L’indagine si inserisce nel percorso avviato da Dott sul territorio padovano, dove il servizio è stato recentemente ampliato con 3 tipologie di veicoli e copertura estesa anche ai Comuni dell’area metropolitana, con formule agevolate dedicate ai residenti, pensate per favorirne l’utilizzo negli spostamenti quotidiani.

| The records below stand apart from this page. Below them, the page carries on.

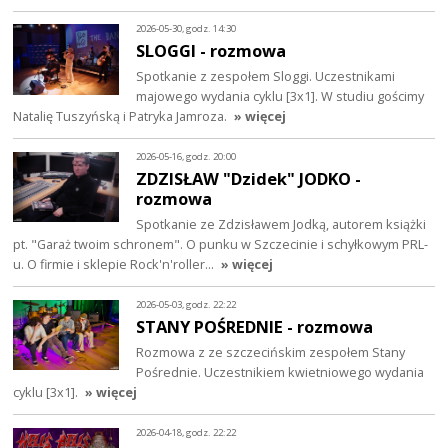
2026-05-30, godz. 14:30
SLOGGI - rozmowa
Spotkanie z zespołem Sloggi. Uczestnikami
majowego wydania cyklu [3x1]. W studiu gościmy
Natalię Tuszyńską i Patryka Jamroza.
» więcej
2026-05-16, godz. 20:00
ZDZISŁAW "Dzidek" JODKO -
rozmowa
Spotkanie ze Zdzisławem Jodką, autorem książki
pt. "Garaż twoim schronem". O punku w Szczecinie i schyłkowym PRL-
u. O firmie i sklepie Rock'n'roller…
» więcej
2026-05-03, godz. 22:22
STANY POŚREDNIE - rozmowa
Rozmowa z ze szczecińskim zespołem Stany
Pośrednie. Uczestnikiem kwietniowego wydania
cyklu [3x1].
» więcej
2026-04-18, godz. 22:22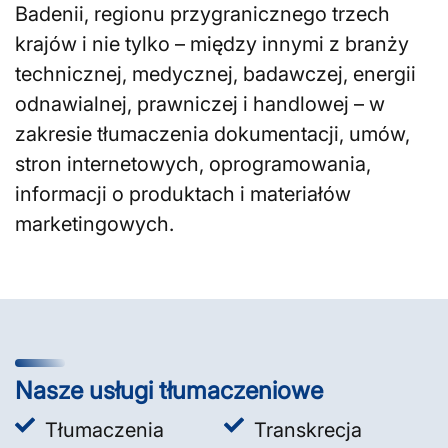
Badenii, regionu przygranicznego trzech
krajów i nie tylko – między innymi z branży
technicznej, medycznej, badawczej, energii
odnawialnej, prawniczej i handlowej – w
zakresie tłumaczenia dokumentacji, umów,
stron internetowych, oprogramowania,
informacji o produktach i materiałów
marketingowych.
Nasze usługi tłumaczeniowe
Tłumaczenia
Transkrecja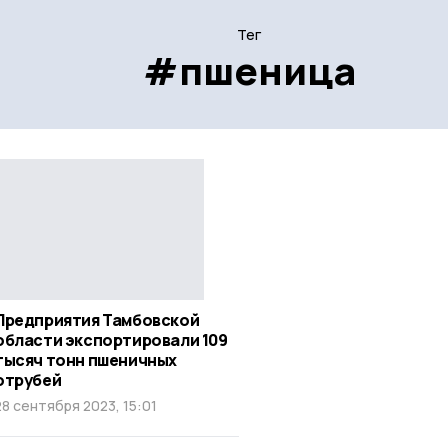
Тег
#пшеница
Предприятия Тамбовской
области экспортировали 109
тысяч тонн пшеничных
отрубей
28 сентября 2023, 15:01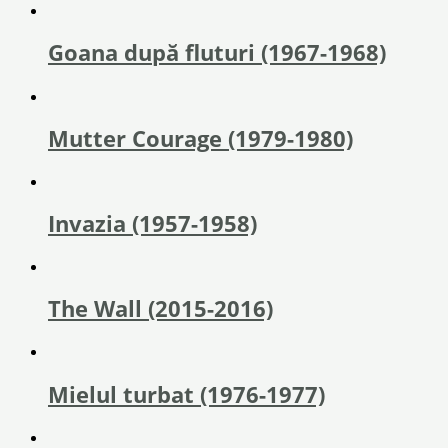
Goana după fluturi (1967-1968)
Mutter Courage (1979-1980)
Invazia (1957-1958)
The Wall (2015-2016)
Mielul turbat (1976-1977)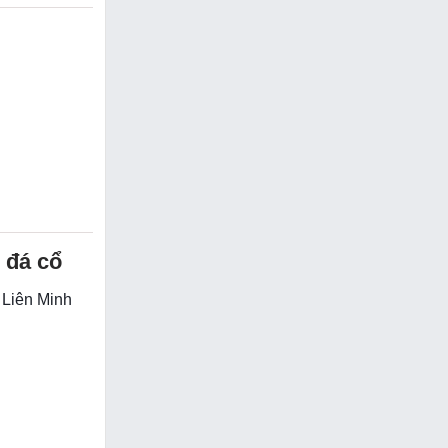
 đá cổ
g Liên Minh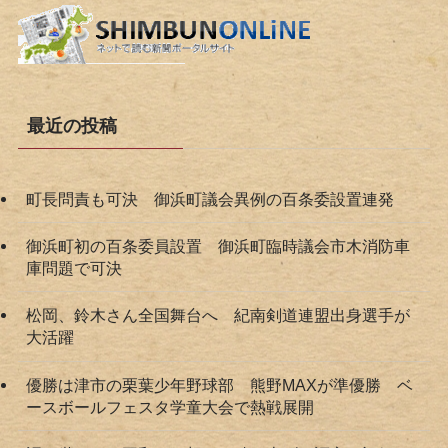
最近の投稿
町長問責も可決 御浜町議会異例の百条委設置連発
御浜町初の百条委員設置 御浜町臨時議会市木消防車
庫問題で可決
松岡、鈴木さん全国舞台へ 紀南剣道連盟出身選手が
大活躍
優勝は津市の栗葉少年野球部 熊野MAXが準優勝 ベ
ースボールフェスタ学童大会で熱戦展開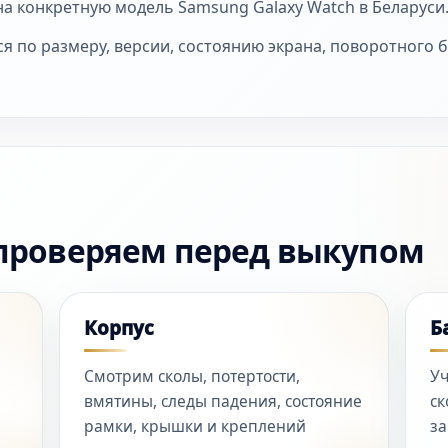
на конкретную модель Samsung Galaxy Watch в Беларуси
я по размеру, версии, состоянию экрана, поворотного бе
проверяем перед выкупом
Корпус
Б
Смотрим сколы, потертости,
Уч
вмятины, следы падения, состояние
ск
рамки, крышки и креплений
за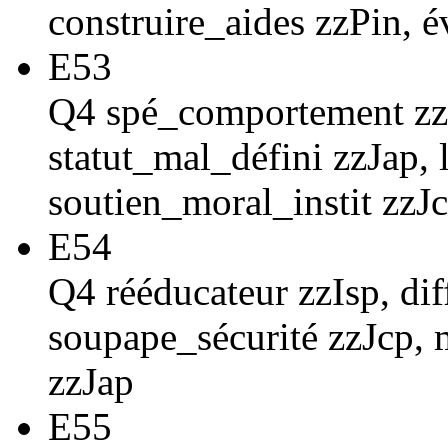
construire_aides zzPin, 
E53
Q4 spé_comportement zzI
statut_mal_défini zzJap, 
soutien_moral_instit zzJ
E54
Q4 rééducateur zzIsp, di
soupape_sécurité zzJcp, m
zzJap
E55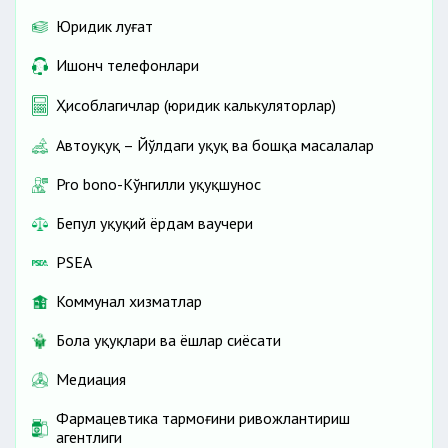
Юридик луғат
Ишонч телефонлари
Ҳисоблагичлар (юридик калькуляторлар)
Автоҳуқуқ – Йўлдаги ҳуқуқ ва бошқа масалалар
Pro bono-Кўнгилли ҳуқуқшунос
Бепул ҳуқуқий ёрдам ваучери
PSEA
Коммунал хизматлар
Бола ҳуқуқлари ва ёшлар сиёсати
Медиация
Фармацевтика тармоғини ривожлантириш
агентлиги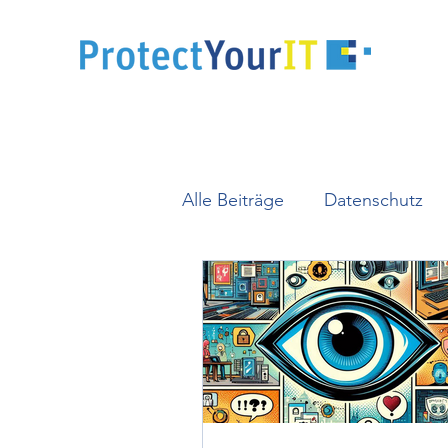
Alle Beiträge
Datenschutz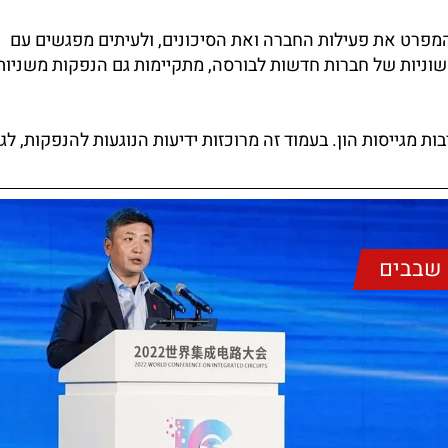
המפרט את פעילות החברה ואת הסיכונים, ולעיתים מפגשים עם
וניות של חברות חדשות לבורסה, מתקיימות גם הנפקות משניות
ות מגייסות הון. בעמוד זה מרוכזות ידיעות הנוגעות להנפקות, לגיו
שבבים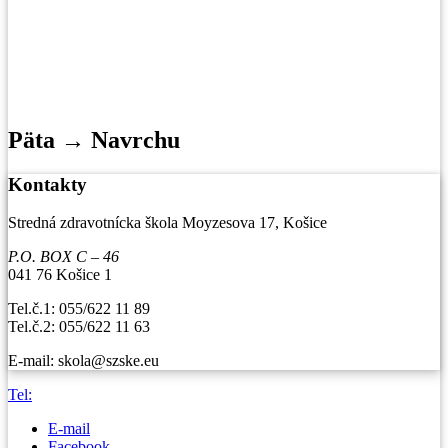
Päta → Navrchu
Kontakty
Stredná zdravotnícka škola Moyzesova 17, Košice
P.O. BOX C – 46
041 76 Košice 1
Tel.č.1: 055/622 11 89
Tel.č.2: 055/622 11 63
E-mail: skola@szske.eu
Tel:
E-mail
Facebook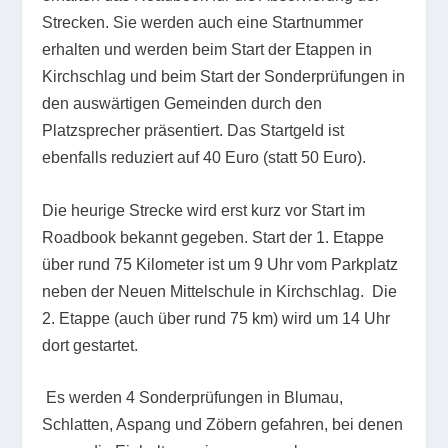
Strecken. Sie werden auch eine Startnummer
erhalten und werden beim Start der Etappen in
Kirchschlag und beim Start der Sonderprüfungen in
den auswärtigen Gemeinden durch den
Platzsprecher präsentiert. Das Startgeld ist
ebenfalls reduziert auf 40 Euro (statt 50 Euro).
Die heurige Strecke wird erst kurz vor Start im
Roadbook bekannt gegeben. Start der 1. Etappe
über rund 75 Kilometer ist um 9 Uhr vom Parkplatz
neben der Neuen Mittelschule in Kirchschlag. Die
2. Etappe (auch über rund 75 km) wird um 14 Uhr
dort gestartet.
Es werden 4 Sonderprüfungen in Blumau,
Schlatten, Aspang und Zöbern gefahren, bei denen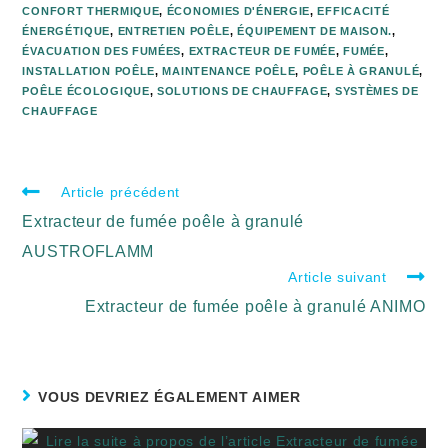
CONFORT THERMIQUE
,
ÉCONOMIES D'ÉNERGIE
,
EFFICACITÉ
ÉNERGÉTIQUE
,
ENTRETIEN POÊLE
,
ÉQUIPEMENT DE MAISON.
,
ÉVACUATION DES FUMÉES
,
EXTRACTEUR DE FUMÉE
,
FUMÉE
,
INSTALLATION POÊLE
,
MAINTENANCE POÊLE
,
POÊLE À GRANULÉ
,
POÊLE ÉCOLOGIQUE
,
SOLUTIONS DE CHAUFFAGE
,
SYSTÈMES DE
CHAUFFAGE
Article précédent
Extracteur de fumée poêle à granulé
AUSTROFLAMM
Article suivant
Extracteur de fumée poêle à granulé ANIMO
VOUS DEVRIEZ ÉGALEMENT AIMER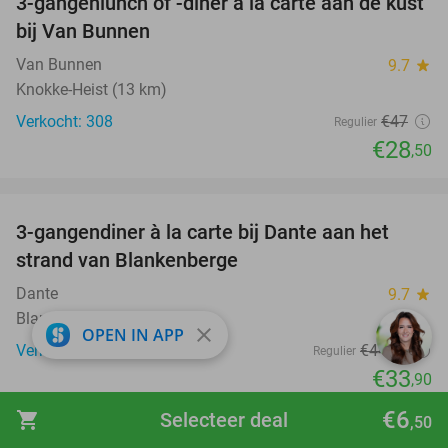
3-gangenlunch of -diner à la carte aan de kust
39%
bij Van Bunnen
Van Bunnen
9.7
star
Knokke-Heist (13 km)
Verkocht: 308
€47
Regulier
€28
,50
favorite_border
3-gangendiner à la carte bij Dante aan het
24%
strand van Blankenberge
Dante
9.7
star
Blankenberge (10 km)
close
OPEN IN APP
Verkocht: 592
€44
,90
Regulier
€33
,90
favorite_border
€6
shopping_cart
Selecteer deal
,50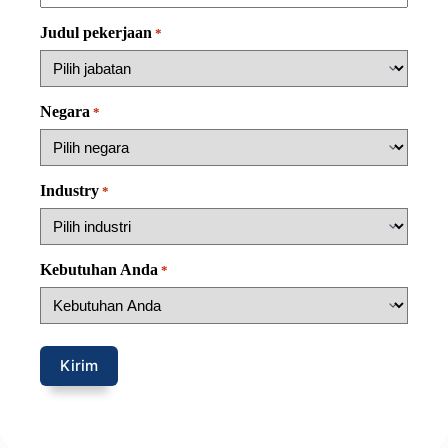
Judul pekerjaan
*
Negara
*
Industry
*
Kebutuhan Anda
*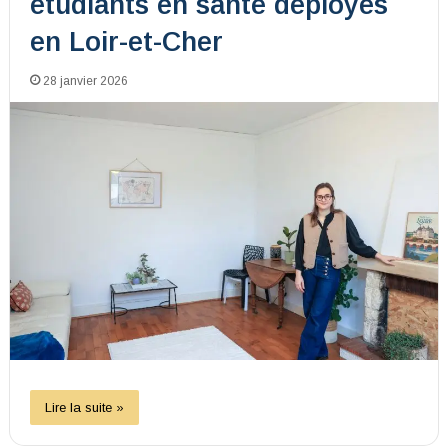
étudiants en santé déployés
en Loir-et-Cher
28 janvier 2026
Lire la suite »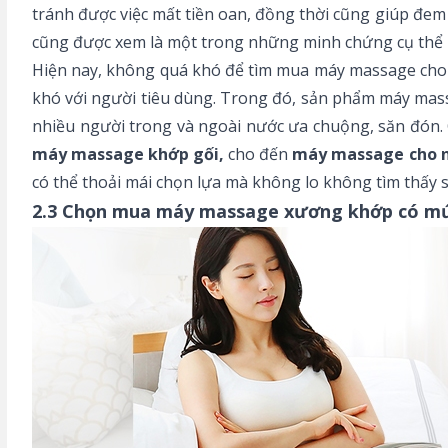
tránh được việc mất tiền oan, đồng thời cũng giúp đem 
cũng được xem là một trong những minh chứng cụ thể 
Hiện nay, không quá khó để tìm mua máy massage cho n
khó với người tiêu dùng. Trong đó, sản phẩm máy mas
nhiều người trong và ngoài nước ưa chuộng, săn đón. 
máy massage khớp gối,
cho đến
máy massage cho n
có thể thoải mái chọn lựa mà không lo không tìm thấy
2.3 Chọn mua máy massage xương khớp có mứ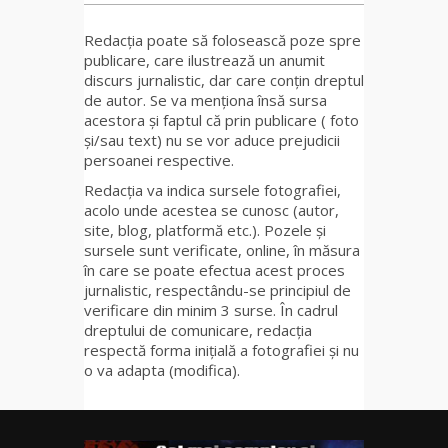
Redacția poate să folosească poze spre
publicare, care ilustrează un anumit
discurs jurnalistic, dar care conțin dreptul
de autor. Se va menționa însă sursa
acestora și faptul că prin publicare ( foto
și/sau text) nu se vor aduce prejudicii
persoanei respective.
Redacția va indica sursele fotografiei,
acolo unde acestea se cunosc (autor,
site, blog, platformă etc.). Pozele și
sursele sunt verificate, online, în măsura
în care se poate efectua acest proces
jurnalistic, respectându-se principiul de
verificare din minim 3 surse. În cadrul
dreptului de comunicare, redacția
respectă forma inițială a fotografiei și nu
o va adapta (modifica).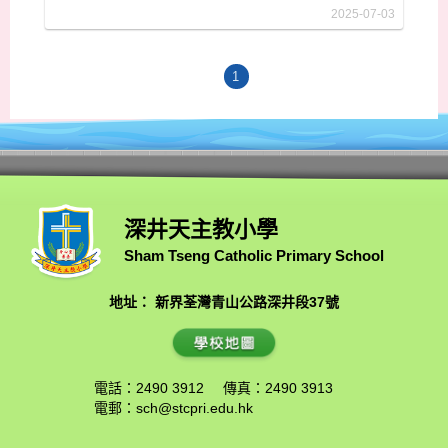
2025-07-03
1
深井天主教小學
Sham Tseng Catholic Primary School
地址： 新界荃灣青山公路深井段37號
電話：2490 3912
傳真：2490 3913
電郵：
sch@stcpri.edu.hk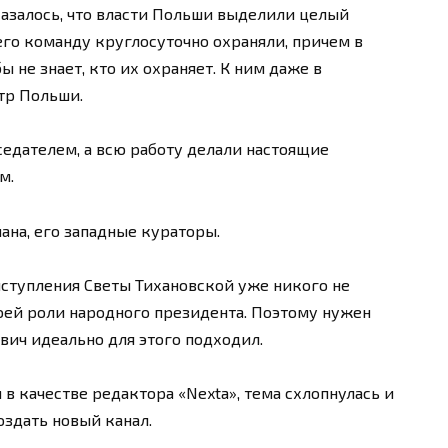
оказалось, что власти Польши выделили целый
его команду круглосуточно охраняли, причем в
ы не знает, кто их охраняет. К ним даже в
тр Польши.
седателем, а всю работу делали настоящие
м.
мана, его западные кураторы.
выступления Светы Тихановской уже никого не
воей роли народного президента. Поэтому нужен
ич идеально для этого подходил.
в качестве редактора «Nexta», тема схлопнулась и
оздать новый канал.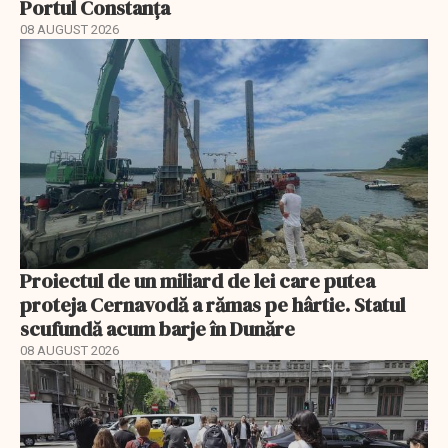
Portul Constanța
08 AUGUST 2026
Proiectul de un miliard de lei care putea
proteja Cernavodă a rămas pe hârtie. Statul
scufundă acum barje în Dunăre
08 AUGUST 2026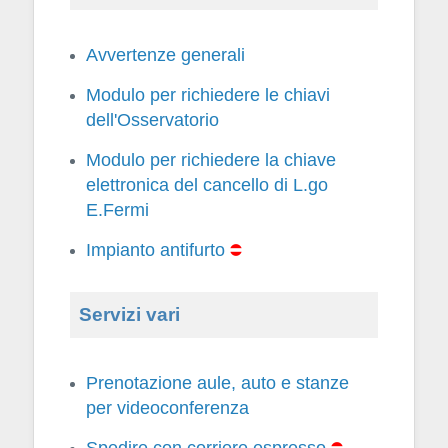
Avvertenze generali
Modulo per richiedere le chiavi
dell'Osservatorio
Modulo per richiedere la chiave
elettronica del cancello di L.go
E.Fermi
Impianto antifurto
Servizi vari
Prenotazione aule, auto e stanze
per videoconferenza
Spedire con corriere espresso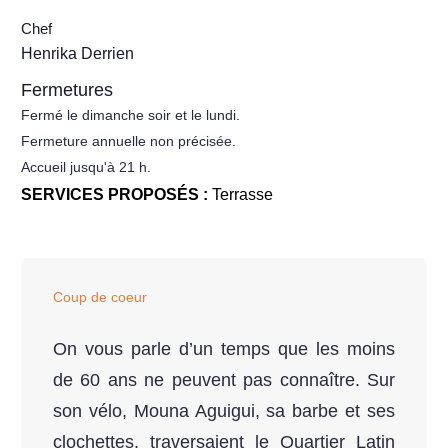
Chef
Henrika Derrien
Fermetures
Fermé le dimanche soir et le lundi.
Fermeture annuelle non précisée.
Accueil jusqu'à 21 h.
SERVICES PROPOSÉS :
Terrasse
Coup de coeur
On vous parle d’un temps que les moins
de 60 ans ne peuvent pas connaître. Sur
son vélo, Mouna Aguigui, sa barbe et ses
clochettes, traversaient le Quartier Latin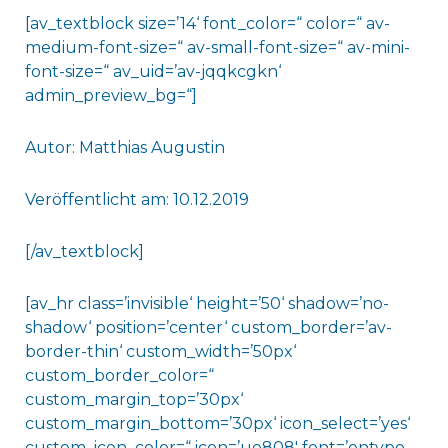
[av_textblock size=’14‘ font_color=“ color=“ av-
medium-font-size=“ av-small-font-size=“ av-mini-
font-size=“ av_uid=’av-jqqkcgkn‘
admin_preview_bg=“]
Autor: Matthias Augustin
Veröffentlicht am: 10.12.2019
[/av_textblock]
[av_hr class=’invisible‘ height=’50‘ shadow=’no-
shadow‘ position=’center‘ custom_border=’av-
border-thin‘ custom_width=’50px‘
custom_border_color=“
custom_margin_top=’30px‘
custom_margin_bottom=’30px‘ icon_select=’yes‘
custom_icon_color=“ icon=’ue808′ font=’entypo-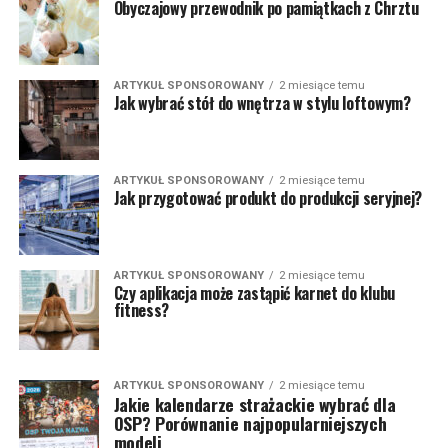
Obyczajowy przewodnik po pamiątkach z Chrztu
ARTYKUŁ SPONSOROWANY
2 miesiące temu
Jak wybrać stół do wnętrza w stylu loftowym?
ARTYKUŁ SPONSOROWANY
2 miesiące temu
Jak przygotować produkt do produkcji seryjnej?
ARTYKUŁ SPONSOROWANY
2 miesiące temu
Czy aplikacja może zastąpić karnet do klubu
fitness?
ARTYKUŁ SPONSOROWANY
2 miesiące temu
Jakie kalendarze strażackie wybrać dla
OSP? Porównanie najpopularniejszych
modeli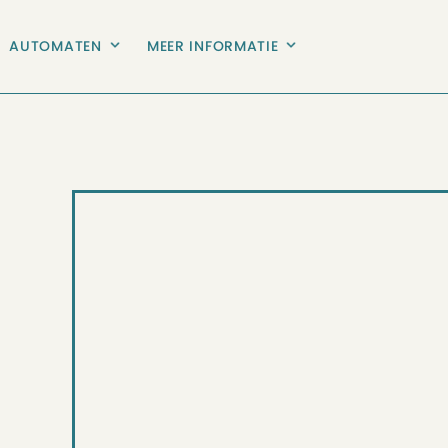
AUTOMATEN
MEER INFORMATIE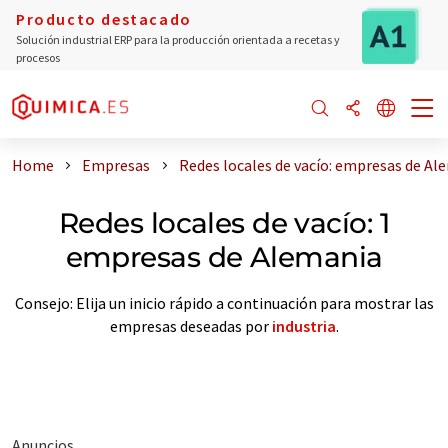
Producto destacado
Solución industrial ERP para la producción orientada a recetas y
procesos
Home
Empresas
Redes locales de vacío: empresas de Al
Redes locales de vacío: 1
empresas de Alemania
Consejo: Elija un inicio rápido a continuación para mostrar las
empresas deseadas por
industria
.
Anuncios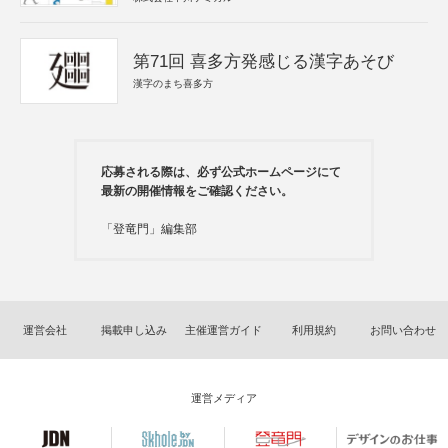
第71回 喜多方発感じる漢字あそび
漢字のまち喜多方
応募される際は、必ず公式ホームページにて
最新の開催情報をご確認ください。
「登竜門」編集部
運営会社
掲載申し込み
主催運営ガイド
利用規約
お問い合わせ
運営メディア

“Essere parte della mobilità di una città significa andare oltre la semplice presenza dei mezzi in strada”, ha dichiarato Vittorio Gattari, direttore Relazioni Istituzionali di Dott. “A Padova vogliamo contribuire concretamente al percorso intrapreso dalla città verso una mobilità più sostenibile, rendendo questa scelta semplice e alla portata di sempre più persone. Va proprio in questa direzione l’offerta agevolata dedicata ai residenti e le convenzioni stipulate con varie realtà del territorio, proprio per favorire l’utilizzo del servizio negli spostamenti di tutti i giorni. Il confronto con Legambiente e i risultati di questa indagine ci aiutano a capire ancora meglio come possiamo mettere il nostro servizio al fianco delle politiche della città e delle esigenze di chi la vive ogni giorno.”